As visões distópicas sobre para onde a tecnologia e os videogames apontam parecem ter algo de completamente errado. Os retratos do futuro distópico do videogame sempre tenderam a uma ideia de futuro em que cada indivíduo está isolado, sentado sozinho e quieto num quarto pequeno, conectado a um computador, somente através do qual sua vida pode ser vivida. Ou seja, a importância do ambiente físico é reduzida em favor do mundo eletrônico imaginário. Ao contrário dessas previsões do futuro, vivemos hoje numa distopia em que o Google e suas subsidiárias nos movem pela cidade em direções de sua escolha, loucamente e quase sem cessar, em busca de objetos de desejo, sejam eles um amante no Tindr, uma tigela de ramen japonês autêntico ou aquele ilusório Clefairy ou Picachu.
Nos anos 1990, os pais poderiam pedir a seus filhos que “brincassem na rua” para escapar às limitações do videogame; mas agora, são os jogos que nos fazem sair pilhados pela cidade, capturando portais, colecionando Pokémons e frequentando encontros. Mesmo sem considerar o total acesso que o Google tem a suas contas via Pokémon Go, isso nos revela algo de fato perigoso. Aponta para a crescente realidade de que não há realmente como escapar do Google.
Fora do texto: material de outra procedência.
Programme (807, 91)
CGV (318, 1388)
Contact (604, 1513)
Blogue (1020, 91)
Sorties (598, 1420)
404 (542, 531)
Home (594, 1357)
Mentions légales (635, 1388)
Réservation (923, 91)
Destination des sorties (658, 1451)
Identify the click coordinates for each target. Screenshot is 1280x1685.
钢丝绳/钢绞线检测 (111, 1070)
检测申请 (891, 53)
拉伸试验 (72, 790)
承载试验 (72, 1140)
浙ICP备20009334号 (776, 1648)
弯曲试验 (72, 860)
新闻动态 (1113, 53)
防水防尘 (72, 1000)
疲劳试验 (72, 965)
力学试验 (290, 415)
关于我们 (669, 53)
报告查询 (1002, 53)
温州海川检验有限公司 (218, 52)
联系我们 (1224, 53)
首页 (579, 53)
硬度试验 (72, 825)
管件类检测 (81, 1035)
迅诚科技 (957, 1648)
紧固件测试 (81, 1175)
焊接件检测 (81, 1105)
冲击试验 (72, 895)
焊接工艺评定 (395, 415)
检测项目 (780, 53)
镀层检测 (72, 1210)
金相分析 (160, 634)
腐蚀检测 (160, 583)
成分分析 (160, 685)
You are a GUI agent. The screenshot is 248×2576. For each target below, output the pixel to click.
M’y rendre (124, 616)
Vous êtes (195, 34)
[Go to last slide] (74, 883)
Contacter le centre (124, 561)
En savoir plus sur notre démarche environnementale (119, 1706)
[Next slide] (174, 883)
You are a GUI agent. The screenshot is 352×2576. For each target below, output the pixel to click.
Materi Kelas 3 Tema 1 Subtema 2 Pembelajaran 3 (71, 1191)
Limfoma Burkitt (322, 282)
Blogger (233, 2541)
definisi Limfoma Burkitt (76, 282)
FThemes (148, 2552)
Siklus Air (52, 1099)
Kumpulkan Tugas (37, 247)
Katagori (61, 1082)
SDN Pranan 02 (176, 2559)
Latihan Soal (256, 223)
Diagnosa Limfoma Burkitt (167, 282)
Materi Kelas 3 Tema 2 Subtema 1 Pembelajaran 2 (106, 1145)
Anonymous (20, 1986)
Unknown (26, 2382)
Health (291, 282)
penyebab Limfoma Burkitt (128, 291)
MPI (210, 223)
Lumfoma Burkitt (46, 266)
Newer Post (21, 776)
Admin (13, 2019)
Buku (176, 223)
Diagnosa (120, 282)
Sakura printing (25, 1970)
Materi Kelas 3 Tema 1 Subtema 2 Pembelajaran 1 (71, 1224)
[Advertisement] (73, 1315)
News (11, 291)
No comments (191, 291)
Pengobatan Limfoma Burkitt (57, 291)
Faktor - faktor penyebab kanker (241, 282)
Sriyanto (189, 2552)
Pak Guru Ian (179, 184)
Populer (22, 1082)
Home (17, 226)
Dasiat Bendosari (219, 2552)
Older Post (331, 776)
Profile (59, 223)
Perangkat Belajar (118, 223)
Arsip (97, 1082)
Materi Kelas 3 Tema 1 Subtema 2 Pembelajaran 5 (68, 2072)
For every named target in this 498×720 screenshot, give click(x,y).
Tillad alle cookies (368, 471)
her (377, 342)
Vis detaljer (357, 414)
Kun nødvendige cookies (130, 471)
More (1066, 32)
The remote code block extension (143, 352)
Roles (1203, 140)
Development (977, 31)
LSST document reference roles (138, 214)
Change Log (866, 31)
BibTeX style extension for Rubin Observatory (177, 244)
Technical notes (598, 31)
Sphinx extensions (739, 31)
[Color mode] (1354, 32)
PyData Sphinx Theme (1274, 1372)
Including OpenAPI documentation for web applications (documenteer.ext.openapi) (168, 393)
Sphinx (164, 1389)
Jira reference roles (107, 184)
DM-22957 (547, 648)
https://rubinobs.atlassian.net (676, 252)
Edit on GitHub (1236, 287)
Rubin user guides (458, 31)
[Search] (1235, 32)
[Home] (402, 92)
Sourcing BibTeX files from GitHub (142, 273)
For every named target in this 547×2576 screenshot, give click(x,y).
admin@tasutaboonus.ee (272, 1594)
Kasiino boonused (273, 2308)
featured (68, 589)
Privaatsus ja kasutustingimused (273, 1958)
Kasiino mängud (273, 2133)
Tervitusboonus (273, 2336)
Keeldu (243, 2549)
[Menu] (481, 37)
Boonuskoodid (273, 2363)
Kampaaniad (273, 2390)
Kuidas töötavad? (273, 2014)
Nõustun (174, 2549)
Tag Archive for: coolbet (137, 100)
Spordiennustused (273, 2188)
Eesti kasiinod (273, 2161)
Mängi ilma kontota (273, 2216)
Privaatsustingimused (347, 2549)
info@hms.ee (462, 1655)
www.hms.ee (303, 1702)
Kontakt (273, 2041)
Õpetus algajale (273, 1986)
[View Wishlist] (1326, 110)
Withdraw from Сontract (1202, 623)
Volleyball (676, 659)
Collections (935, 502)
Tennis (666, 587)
Enquanto fazemos aquilo que pensamos desejar, acreditando que usamos smartphones apenas para nos ajudar a alcançá-lo, na verdade o Google tem um poder ainda maior, verdadeiramente revolucionário: a capacidade de criar e organizar o próprio desejo.
Esse poder verdadeiramente revolucionário é o mais importante, quando se trata de Pokémon Go e Ingress. Dizer que esses jogos são revolucionários não é dizer que estão fazendo algum bem, nem que são “radicais”, e certamente não é dizer que são de esquerda – ao contrário, a revolução no desejo parece ser corporativa, hegemônica e centralizada. Contudo, se é que a esquerda pode ter alguma esperança, ela não pode resistir ao Pokémon Go, como a já famosa sugestão da Jacobin, mas entender e talvez até abraçar o poder do celular para reorganizar o desejo e buscar novos caminhos.